START The input

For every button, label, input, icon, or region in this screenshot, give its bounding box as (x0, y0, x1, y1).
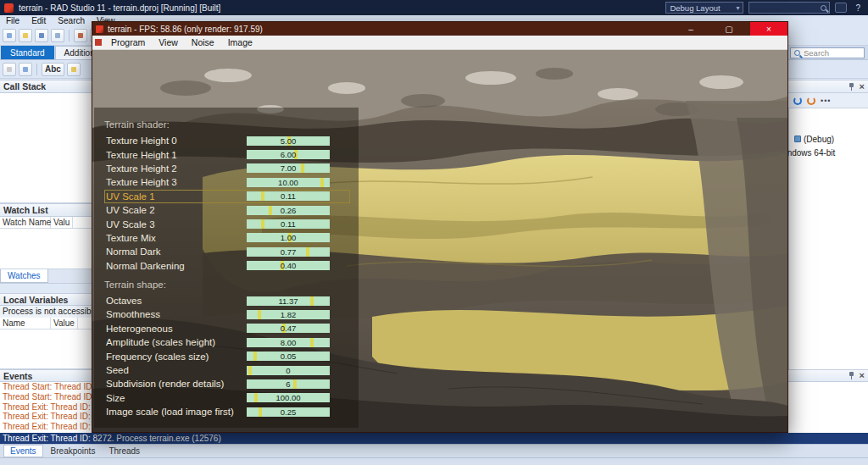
events-title: Events (3, 371, 32, 381)
slider-label: Frequency (scales size) (106, 352, 247, 362)
save-all-icon[interactable] (51, 29, 64, 42)
ide-search-input[interactable] (748, 2, 830, 14)
save-icon[interactable] (35, 29, 48, 42)
app-menu-view[interactable]: View (152, 37, 185, 47)
slider-value: 0.26 (247, 206, 330, 215)
tab-watches[interactable]: Watches (0, 269, 48, 283)
slider-value: 0.40 (247, 261, 330, 270)
terrain-titlebar[interactable]: terrain - FPS: 58.86 (only render: 917.5… (92, 22, 787, 36)
slider-row-normal-dark: Normal Dark0.77 (104, 245, 350, 258)
undo-icon[interactable] (74, 29, 87, 42)
app-menu-program[interactable]: Program (104, 37, 152, 47)
slider-track[interactable]: 11.37 (247, 296, 330, 306)
slider-track[interactable]: 10.00 (247, 178, 330, 187)
column-value[interactable]: Value (51, 318, 78, 329)
slider-track[interactable]: 1.82 (247, 310, 330, 319)
slider-track[interactable]: 1.00 (247, 233, 330, 242)
slider-value: 0.25 (247, 407, 330, 417)
palette-search-input[interactable]: Search (790, 47, 865, 58)
terrain-app-icon (96, 25, 103, 33)
slider-value: 100.00 (247, 393, 330, 402)
new-file-icon[interactable] (3, 29, 16, 42)
pin-icon[interactable] (848, 83, 855, 91)
slider-row-heterogeneous: Heterogeneous0.47 (104, 322, 350, 335)
tab-threads[interactable]: Threads (103, 446, 146, 457)
slider-track[interactable]: 7.00 (247, 163, 330, 173)
slider-track[interactable]: 0.11 (247, 191, 330, 201)
ide-titlebar[interactable]: terrain - RAD Studio 11 - terrain.dproj … (0, 0, 868, 15)
slider-row-texture-height-2: Texture Height 27.00 (104, 162, 350, 175)
layout-options-icon[interactable] (835, 3, 847, 13)
slider-label: Seed (106, 365, 247, 375)
terrain-window: terrain - FPS: 58.86 (only render: 917.5… (92, 21, 788, 433)
slider-track[interactable]: 0 (247, 366, 330, 375)
project-tree-item[interactable]: (Debug) (804, 135, 834, 144)
slider-label: Smoothness (106, 309, 247, 319)
projects-toolbar: ••• (788, 93, 868, 108)
slider-label: Octaves (106, 296, 247, 306)
slider-track[interactable]: 0.40 (247, 261, 330, 270)
local-variables-title: Local Variables (3, 295, 68, 305)
slider-value: 1.82 (247, 310, 330, 319)
menu-item-edit[interactable]: Edit (25, 16, 52, 25)
slider-track[interactable]: 0.05 (247, 352, 330, 361)
pointer-tool-icon[interactable] (3, 63, 16, 76)
slider-row-octaves: Octaves11.37 (104, 294, 350, 307)
more-options-icon[interactable]: ••• (821, 97, 831, 105)
toolbar-separator (69, 30, 70, 42)
tab-events[interactable]: Events (3, 445, 43, 457)
slider-track[interactable]: 0.77 (247, 247, 330, 257)
slider-label: Subdivision (render details) (106, 379, 247, 389)
minimize-button[interactable]: – (674, 22, 708, 36)
close-button[interactable]: × (750, 22, 787, 36)
slider-label: Texture Height 2 (106, 163, 247, 174)
slider-label: Heterogeneous (106, 324, 247, 334)
terrain-render[interactable]: Terrain shader:Texture Height 05.00Textu… (92, 50, 787, 432)
menu-item-search[interactable]: Search (52, 16, 91, 25)
close-icon[interactable]: × (860, 83, 865, 91)
column-watch-name[interactable]: Watch Name (0, 217, 51, 228)
app-menu-image[interactable]: Image (221, 37, 259, 47)
slider-track[interactable]: 0.25 (247, 407, 330, 417)
maximize-button[interactable]: ▢ (712, 22, 746, 36)
edit-component-icon[interactable] (67, 63, 81, 76)
slider-row-frequency-scales-size: Frequency (scales size)0.05 (104, 349, 350, 363)
column-value[interactable]: Valu (51, 217, 73, 228)
slider-track[interactable]: 0.26 (247, 206, 330, 215)
pin-icon[interactable] (848, 372, 855, 379)
slider-track[interactable]: 100.00 (247, 393, 330, 402)
slider-track[interactable]: 0.47 (247, 324, 330, 333)
slider-label: UV Scale 1 (106, 191, 247, 202)
slider-row-size: Size100.00 (104, 391, 350, 405)
selected-event-row[interactable]: Thread Exit: Thread ID: 8272. Process te… (0, 433, 868, 444)
slider-value: 8.00 (247, 338, 330, 347)
tab-breakpoints[interactable]: Breakpoints (45, 446, 102, 457)
slider-label: Amplitude (scales height) (106, 337, 247, 347)
screen: terrain - RAD Studio 11 - terrain.dproj … (0, 0, 868, 465)
slider-row-texture-mix: Texture Mix1.00 (104, 231, 350, 245)
slider-track[interactable]: 6 (247, 379, 330, 389)
app-menu-noise[interactable]: Noise (185, 37, 221, 47)
watch-list-title: Watch List (3, 205, 48, 215)
open-file-icon[interactable] (19, 29, 32, 42)
slider-row-uv-scale-1: UV Scale 10.11 (104, 190, 350, 203)
column-name[interactable]: Name (0, 318, 51, 329)
menu-item-file[interactable]: File (0, 16, 25, 25)
slider-track[interactable]: 6.00 (247, 150, 330, 159)
slider-track[interactable]: 0.11 (247, 219, 330, 229)
slider-label: UV Scale 3 (106, 219, 247, 230)
help-icon[interactable]: ? (852, 3, 864, 13)
frames-icon[interactable] (19, 63, 32, 76)
desktop-layout-combo[interactable]: Debug Layout ▾ (665, 2, 743, 14)
close-icon[interactable]: × (860, 372, 865, 379)
sync-icon[interactable] (807, 97, 815, 105)
terrain-menu-items: ProgramViewNoiseImage (104, 37, 259, 47)
label-component-icon[interactable]: Abc (42, 63, 64, 76)
palette-tab-standard[interactable]: Standard (1, 46, 54, 59)
refresh-icon[interactable] (793, 97, 802, 105)
slider-track[interactable]: 5.00 (247, 136, 330, 146)
slider-label: Normal Darkening (106, 261, 247, 271)
call-stack-title: Call Stack (3, 81, 46, 91)
slider-track[interactable]: 8.00 (247, 338, 330, 347)
slider-row-seed: Seed0 (104, 363, 350, 377)
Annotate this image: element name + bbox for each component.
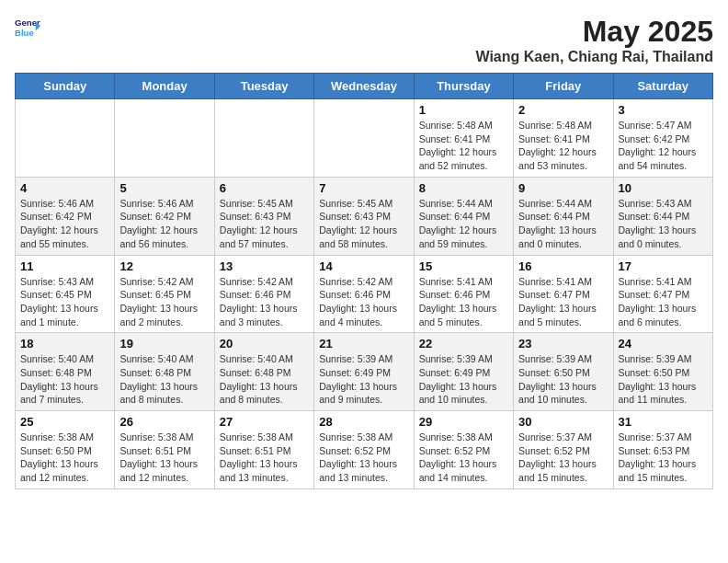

END The input

Exercise description: Report each line in the preceding entries that holds the string "only".

Output:
terrain-titlebar[interactable]: terrain - FPS: 58.86 (only render: 917.5… (92, 22, 787, 36)
terrain-window: terrain - FPS: 58.86 (only render: 917.5… (92, 21, 788, 433)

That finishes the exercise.